2. The electron gun of claim 1 wherein each of said resistive blocks includes electrically separate metal films on at least portions of at least a pair of opposite faces of said blocks in electrical contact with a pair of adjacent apertured electrodes, and said layer of resistive material extends between and overlaps at least a portion of the surfaces of said metal films.

3. The electron gun of claim 2 wherein said resistive material is a cermet.

4. The electron gun of claim 1 wherein said resistive blocks have metallized coatings on surface portions thereof which are brazed to said apertured electrodes on either side thereof whereby to bond said alternately stacked electrodes and resistive blocks into an integral subassembly.
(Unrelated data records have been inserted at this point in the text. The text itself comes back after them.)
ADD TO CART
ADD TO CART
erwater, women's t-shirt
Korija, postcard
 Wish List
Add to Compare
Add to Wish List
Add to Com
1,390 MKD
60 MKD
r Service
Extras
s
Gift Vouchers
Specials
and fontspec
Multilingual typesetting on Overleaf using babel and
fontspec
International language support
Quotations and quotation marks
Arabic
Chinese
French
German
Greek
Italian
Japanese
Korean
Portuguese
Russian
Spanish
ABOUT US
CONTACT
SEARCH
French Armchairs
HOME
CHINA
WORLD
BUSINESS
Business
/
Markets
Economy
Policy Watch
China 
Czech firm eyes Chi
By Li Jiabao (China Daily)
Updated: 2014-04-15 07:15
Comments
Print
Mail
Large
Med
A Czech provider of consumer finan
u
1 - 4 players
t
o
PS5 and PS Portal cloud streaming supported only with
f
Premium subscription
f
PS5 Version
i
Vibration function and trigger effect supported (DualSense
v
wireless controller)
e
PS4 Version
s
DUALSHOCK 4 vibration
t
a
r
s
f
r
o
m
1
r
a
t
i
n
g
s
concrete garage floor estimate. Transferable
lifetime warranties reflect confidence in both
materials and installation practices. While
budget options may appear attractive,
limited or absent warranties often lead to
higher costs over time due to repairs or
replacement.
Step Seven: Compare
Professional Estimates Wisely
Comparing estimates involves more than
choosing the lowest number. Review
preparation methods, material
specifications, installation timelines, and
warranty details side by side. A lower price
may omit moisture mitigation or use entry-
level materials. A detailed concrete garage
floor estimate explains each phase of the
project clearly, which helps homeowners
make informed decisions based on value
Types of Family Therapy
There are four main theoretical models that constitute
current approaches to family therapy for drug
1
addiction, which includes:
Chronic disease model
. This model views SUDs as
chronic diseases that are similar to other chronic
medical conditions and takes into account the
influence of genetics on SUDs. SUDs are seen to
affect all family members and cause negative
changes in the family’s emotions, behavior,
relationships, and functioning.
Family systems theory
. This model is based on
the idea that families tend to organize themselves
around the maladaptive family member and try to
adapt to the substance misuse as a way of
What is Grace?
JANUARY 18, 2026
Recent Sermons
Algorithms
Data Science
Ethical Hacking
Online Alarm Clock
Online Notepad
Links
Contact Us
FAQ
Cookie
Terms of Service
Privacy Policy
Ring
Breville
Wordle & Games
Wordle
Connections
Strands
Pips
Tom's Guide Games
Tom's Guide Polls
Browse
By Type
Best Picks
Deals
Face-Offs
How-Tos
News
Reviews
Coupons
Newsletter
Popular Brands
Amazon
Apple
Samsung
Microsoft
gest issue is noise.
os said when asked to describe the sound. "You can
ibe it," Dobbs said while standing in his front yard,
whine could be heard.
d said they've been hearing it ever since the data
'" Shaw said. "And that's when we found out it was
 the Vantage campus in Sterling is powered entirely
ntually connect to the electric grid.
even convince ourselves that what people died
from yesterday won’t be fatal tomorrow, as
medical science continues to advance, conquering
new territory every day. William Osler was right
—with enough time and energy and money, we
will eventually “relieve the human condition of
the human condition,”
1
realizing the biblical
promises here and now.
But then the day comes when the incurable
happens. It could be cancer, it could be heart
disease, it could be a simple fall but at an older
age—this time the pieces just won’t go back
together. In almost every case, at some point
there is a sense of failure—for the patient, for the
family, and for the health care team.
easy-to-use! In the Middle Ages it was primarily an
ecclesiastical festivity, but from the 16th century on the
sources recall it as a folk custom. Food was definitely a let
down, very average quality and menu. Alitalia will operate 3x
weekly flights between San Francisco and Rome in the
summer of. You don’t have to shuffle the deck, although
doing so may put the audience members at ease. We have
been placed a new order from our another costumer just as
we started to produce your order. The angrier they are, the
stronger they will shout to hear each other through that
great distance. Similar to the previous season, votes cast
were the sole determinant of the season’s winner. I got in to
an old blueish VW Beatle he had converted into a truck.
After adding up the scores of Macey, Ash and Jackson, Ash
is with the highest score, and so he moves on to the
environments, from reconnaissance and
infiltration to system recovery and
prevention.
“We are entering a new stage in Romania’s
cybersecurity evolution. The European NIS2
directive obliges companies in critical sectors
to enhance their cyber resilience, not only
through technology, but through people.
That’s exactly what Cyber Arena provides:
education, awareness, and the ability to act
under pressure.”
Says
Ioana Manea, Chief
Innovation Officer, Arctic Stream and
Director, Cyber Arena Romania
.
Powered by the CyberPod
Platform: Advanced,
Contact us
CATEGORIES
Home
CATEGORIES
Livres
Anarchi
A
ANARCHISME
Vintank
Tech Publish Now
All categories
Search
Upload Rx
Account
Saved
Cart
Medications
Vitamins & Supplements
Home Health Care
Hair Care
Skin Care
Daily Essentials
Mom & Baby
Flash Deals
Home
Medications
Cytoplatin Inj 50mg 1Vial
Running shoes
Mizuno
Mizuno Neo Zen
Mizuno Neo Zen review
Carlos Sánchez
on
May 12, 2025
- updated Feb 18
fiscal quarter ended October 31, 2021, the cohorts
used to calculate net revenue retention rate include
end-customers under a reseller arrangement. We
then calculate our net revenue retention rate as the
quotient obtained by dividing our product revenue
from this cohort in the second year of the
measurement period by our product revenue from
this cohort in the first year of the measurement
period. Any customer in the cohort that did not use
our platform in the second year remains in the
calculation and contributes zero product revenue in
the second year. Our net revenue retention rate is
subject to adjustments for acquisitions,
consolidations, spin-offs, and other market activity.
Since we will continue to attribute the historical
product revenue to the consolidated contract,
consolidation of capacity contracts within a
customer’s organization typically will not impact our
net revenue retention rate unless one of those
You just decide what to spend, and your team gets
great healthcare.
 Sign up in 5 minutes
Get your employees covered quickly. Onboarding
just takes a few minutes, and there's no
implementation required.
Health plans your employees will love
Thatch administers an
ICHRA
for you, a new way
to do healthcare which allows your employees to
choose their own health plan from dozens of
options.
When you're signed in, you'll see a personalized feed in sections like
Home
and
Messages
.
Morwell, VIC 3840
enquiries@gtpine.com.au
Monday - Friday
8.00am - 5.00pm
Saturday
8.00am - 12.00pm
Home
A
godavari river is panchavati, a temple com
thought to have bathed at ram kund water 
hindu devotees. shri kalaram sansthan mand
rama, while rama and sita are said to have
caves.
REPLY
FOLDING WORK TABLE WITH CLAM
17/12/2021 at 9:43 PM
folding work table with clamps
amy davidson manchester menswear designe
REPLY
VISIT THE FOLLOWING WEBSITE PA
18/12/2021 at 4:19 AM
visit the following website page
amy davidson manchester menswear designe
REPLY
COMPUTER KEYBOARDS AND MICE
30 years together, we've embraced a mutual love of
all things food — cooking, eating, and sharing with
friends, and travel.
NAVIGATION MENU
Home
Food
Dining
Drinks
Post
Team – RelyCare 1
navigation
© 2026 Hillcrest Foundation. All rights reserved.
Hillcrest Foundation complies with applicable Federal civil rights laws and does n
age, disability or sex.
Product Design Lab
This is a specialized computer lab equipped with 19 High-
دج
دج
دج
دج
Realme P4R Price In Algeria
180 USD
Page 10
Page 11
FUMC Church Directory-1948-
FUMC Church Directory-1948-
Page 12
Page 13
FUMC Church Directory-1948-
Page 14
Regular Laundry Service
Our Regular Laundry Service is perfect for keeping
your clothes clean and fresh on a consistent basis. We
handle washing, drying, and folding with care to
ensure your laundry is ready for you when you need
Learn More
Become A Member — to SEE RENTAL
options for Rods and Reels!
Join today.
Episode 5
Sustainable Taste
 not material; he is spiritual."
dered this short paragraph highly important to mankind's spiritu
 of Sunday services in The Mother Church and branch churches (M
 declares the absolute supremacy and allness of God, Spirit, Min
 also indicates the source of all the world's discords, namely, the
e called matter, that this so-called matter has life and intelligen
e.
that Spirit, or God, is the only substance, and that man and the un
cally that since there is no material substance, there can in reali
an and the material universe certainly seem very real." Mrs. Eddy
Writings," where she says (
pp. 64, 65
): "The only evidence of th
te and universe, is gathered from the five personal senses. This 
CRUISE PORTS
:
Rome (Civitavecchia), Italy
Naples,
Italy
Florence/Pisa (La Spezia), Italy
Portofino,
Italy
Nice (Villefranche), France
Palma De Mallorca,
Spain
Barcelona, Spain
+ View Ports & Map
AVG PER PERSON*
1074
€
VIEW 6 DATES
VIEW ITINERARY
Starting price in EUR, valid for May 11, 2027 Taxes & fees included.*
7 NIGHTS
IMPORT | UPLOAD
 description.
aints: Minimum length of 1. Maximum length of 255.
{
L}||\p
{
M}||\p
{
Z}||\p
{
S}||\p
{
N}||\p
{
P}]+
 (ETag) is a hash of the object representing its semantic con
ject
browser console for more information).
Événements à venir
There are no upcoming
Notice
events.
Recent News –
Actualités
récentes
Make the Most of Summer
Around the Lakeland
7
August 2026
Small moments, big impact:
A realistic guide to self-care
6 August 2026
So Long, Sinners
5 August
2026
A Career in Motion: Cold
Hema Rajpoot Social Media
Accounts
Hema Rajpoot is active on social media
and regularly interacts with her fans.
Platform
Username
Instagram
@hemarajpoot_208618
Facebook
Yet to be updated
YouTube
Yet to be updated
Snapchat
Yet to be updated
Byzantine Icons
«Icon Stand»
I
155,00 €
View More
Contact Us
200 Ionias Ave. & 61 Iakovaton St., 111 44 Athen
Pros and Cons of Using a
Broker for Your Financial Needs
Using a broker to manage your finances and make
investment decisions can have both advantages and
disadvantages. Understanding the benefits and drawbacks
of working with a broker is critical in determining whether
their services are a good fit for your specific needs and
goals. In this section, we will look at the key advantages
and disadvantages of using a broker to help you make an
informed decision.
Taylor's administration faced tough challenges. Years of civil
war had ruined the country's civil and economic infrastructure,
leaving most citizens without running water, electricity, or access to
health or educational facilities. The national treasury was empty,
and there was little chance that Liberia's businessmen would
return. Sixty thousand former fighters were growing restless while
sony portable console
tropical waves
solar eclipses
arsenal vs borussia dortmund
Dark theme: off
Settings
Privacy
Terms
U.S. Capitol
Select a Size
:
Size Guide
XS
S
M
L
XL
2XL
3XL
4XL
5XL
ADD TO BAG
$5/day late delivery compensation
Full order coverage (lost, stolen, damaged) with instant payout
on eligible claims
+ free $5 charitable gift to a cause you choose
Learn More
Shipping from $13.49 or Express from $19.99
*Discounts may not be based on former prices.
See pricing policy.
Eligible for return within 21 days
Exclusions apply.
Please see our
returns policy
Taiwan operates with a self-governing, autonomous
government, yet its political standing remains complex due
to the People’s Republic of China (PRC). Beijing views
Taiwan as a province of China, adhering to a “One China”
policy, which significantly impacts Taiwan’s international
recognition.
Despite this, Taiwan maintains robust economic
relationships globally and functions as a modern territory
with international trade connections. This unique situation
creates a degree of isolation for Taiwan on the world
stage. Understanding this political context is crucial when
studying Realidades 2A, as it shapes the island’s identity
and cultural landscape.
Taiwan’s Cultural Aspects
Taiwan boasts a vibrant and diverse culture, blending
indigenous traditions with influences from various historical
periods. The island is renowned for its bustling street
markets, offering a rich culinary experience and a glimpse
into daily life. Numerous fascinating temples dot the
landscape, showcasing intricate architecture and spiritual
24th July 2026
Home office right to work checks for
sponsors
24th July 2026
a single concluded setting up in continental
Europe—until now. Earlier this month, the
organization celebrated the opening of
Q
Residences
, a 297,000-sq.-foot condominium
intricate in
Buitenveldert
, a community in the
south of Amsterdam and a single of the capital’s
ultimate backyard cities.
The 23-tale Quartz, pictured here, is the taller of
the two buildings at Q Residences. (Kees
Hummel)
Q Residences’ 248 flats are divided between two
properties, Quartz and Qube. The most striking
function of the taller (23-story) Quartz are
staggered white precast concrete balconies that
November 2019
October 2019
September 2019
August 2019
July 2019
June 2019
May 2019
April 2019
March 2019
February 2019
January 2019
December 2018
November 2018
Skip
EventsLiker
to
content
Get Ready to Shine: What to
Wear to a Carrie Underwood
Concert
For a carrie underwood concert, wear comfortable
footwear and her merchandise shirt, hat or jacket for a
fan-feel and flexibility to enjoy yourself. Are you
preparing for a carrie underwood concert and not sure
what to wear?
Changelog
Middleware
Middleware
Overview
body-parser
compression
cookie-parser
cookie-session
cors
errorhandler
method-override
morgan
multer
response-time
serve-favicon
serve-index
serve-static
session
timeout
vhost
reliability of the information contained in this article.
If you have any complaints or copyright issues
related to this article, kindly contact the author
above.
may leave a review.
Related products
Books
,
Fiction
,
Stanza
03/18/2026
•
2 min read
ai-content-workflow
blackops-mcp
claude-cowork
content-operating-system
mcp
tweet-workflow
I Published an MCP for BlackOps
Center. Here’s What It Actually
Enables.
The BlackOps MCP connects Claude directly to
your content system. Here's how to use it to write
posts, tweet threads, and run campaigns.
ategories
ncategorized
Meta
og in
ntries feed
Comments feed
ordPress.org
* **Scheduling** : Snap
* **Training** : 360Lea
5. The electron gun of claim 1 wherein said resistive blocks are selected to have substantially equal resistances prior to stack assembly, whereby to provide a lens having a linear axial voltage profile.

6. The electron gun of claim 1 wherein said resistive blocks are selected to have unequal resistances prior to stack assembly, whereby to provide a lens having a non-linear axial voltage profile.

7. The electron gun of claim 1 further including a plurality of insulator spacer blocks, each of said insulator spacer blocks being paired with a resistive spacer block with each pair disposed between two adjacent ones of said apertured electrodes.

8. An electron gun comprising a plurality of electrodes and a resistive lens structure disposed between two of said electrodes, said lens structure comprising:

(a) a plurality of apertured electrode plates, and

(b) a plurality of rectangular parallelepiped resistive spacer blocks,

(c) said apertured electrodes and said blocks being alternately stacked and secured together such that said stack is electrically continuous from one end to the other and includes a significant electrical resistance between each pair of adjacent apertured electrodes,

(d) each of said resistive blocks having an electrically continuous precoated layer of resistive material thereon which covers portions of the two opposite faces of said block which contact the two apertured electrodes adjacent thereto.

9. The electron gun of claim 1 wherein said layer of resistive material on each block substantially covers one parallelepiped surface thereof and extends onto portions of said two opposite faces thereof.

10. The method of making an electron gun including a resistive lens structure comprising a stack of alternate apertured electrodes and resistive spacer blocks; said method comprising the steps of

(1) applying a continuous coating of resistive material to portions of two opposite faces of each of a plurality of insulator blocks, and then

(2) stacking the thus coated blocks alternately with a plurality of said apertured electrodes, and

(3) securing the stacked blocks and electrodes together to provide an electrically continuous assembly from one end to the other with each block providing a significant electrical resistance between its two adjacent electrodes.

11. The method of claim 10 wherein said two opposite faces of said blocks are coated with metal films prior to application of the resistive material coating so that said resistive coating overlaps onto said metal films, and wherein said securing step comprises brazing the electrodes to said metal films.